Simpson Miller: My response is as before. No, I was not able to.
Golding’s follow-up questions were in regard to Simpson Miller’s earlier answer that the document which facilitated the $31 million contribution from the Dutch oil trader to the PNP was signed by representatives of both Trafigura and CCOC (Colin Campbell Our Candidate) Association.
The prime minister also said that the document was a service agreement, the subject of which was, ostensibly, a consultancy agreement, whereby CCOC Association undertook to do a study of the bauxite industry.
Golding asked the prime minister whether she had been able to ascertain from Senator Campbell, given his association with CCOC Association and given his own ministerial responsibility to the bauxite sector at the time, which representative of CCOC Association signed this document?
The prime minister said, no.
At this point Derrick Smith, the leader of opposition business in the House intervened. “Mr Speaker,” he said, “the prime minister did confirm in one of the answers, I haven’t got a copy of the answers, that there…

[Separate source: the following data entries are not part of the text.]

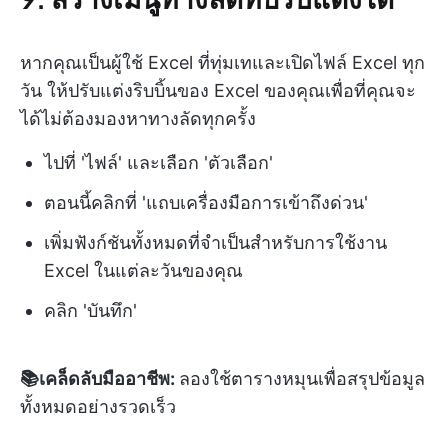
หากคุณเป็นผู้ใช้ Excel ที่ทุ่มเทและเปิดไฟล์ Excel ทุก
วัน ให้ปรับแต่งริบบิ้นของ Excel ของคุณเพื่อที่คุณจะ
ได้ไม่ต้องมองหาทางลัดทุกครั้ง
ไปที่ 'ไฟล์' และเลือก 'ตัวเลือก'
ตอนนี้คลิกที่ 'แถบเครื่องมือการเข้าถึงด่วน'
เพิ่มฟังก์ชันทั้งหมดที่จำเป็นสำหรับการใช้งาน
Excel ในแต่ละวันของคุณ
คลิก 'บันทึก'
📚เคล็ดลับมืออาชีพ:
ลองใช้ตารางหมุนเพื่อสรุปข้อมูล
ทั้งหมดอย่างรวดเร็ว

Donald Buchanan (minister of information): You getting out of you pants and I going put you back in you pants.
The Speaker: Mr. Buchanan!
Buchanan: Mr Speaker, I apologise most profoundly.
Smith: Thank you, Mr Speaker. In relation to the donation, will the prime minister tell the House, in Jamaican dollars, exactly how much the donation was?
Delroy Chuck (North East St Andrew): Yes, very appropriate question.
(Government members, however, tried to shout down the leader of opposition business).
Smith: You think anybody over there can frighten me? Well, unnu shut up and let me ask the question. Sorry, Mr Speaker. Part two of the question is, in Jamaican dollars, exactly how much was returned?
Robert Pickersgill (minister of housing, transport, water & works) to the Opposition members: Don’t talk anything bout short pants, y’know. Whenever your party in power somebody always wear short pants, so shut you mouth.
Simpson Miller: Mr Smith, the $31-million was returned to Trafigura.
Smith: Mr Speaker, the question was in two sections, exactly how much was the original figure, in Jamaican dollars, and how much was returned. I think there was an answer in relation to how much was returned.
Simpson Miller: The amount donated, Mr Speaker, was the amount returned to Trafigura.
Earlier this month, Trafigura said it had received the funds that Simpson Miller had ordered returned on October 8 last year.
Simpson Miller had ordered the money returned after the Government and the PNP came under heavy flak for accepting the funds, given that Trafigura, at the time, was contracted by the Government to lift and sell Nigerian crude for Jamaica on the world oil market.
The $31 million was transferred to a local bank account held by CCOC Association for the PNP.
The ruling party said the money was a donation for electioneering, but Trafigura later claimed that it was payment on a commercial agreement. The scandal resulted in the resignation of then information minister and PNP general-secretary Colin Campbell.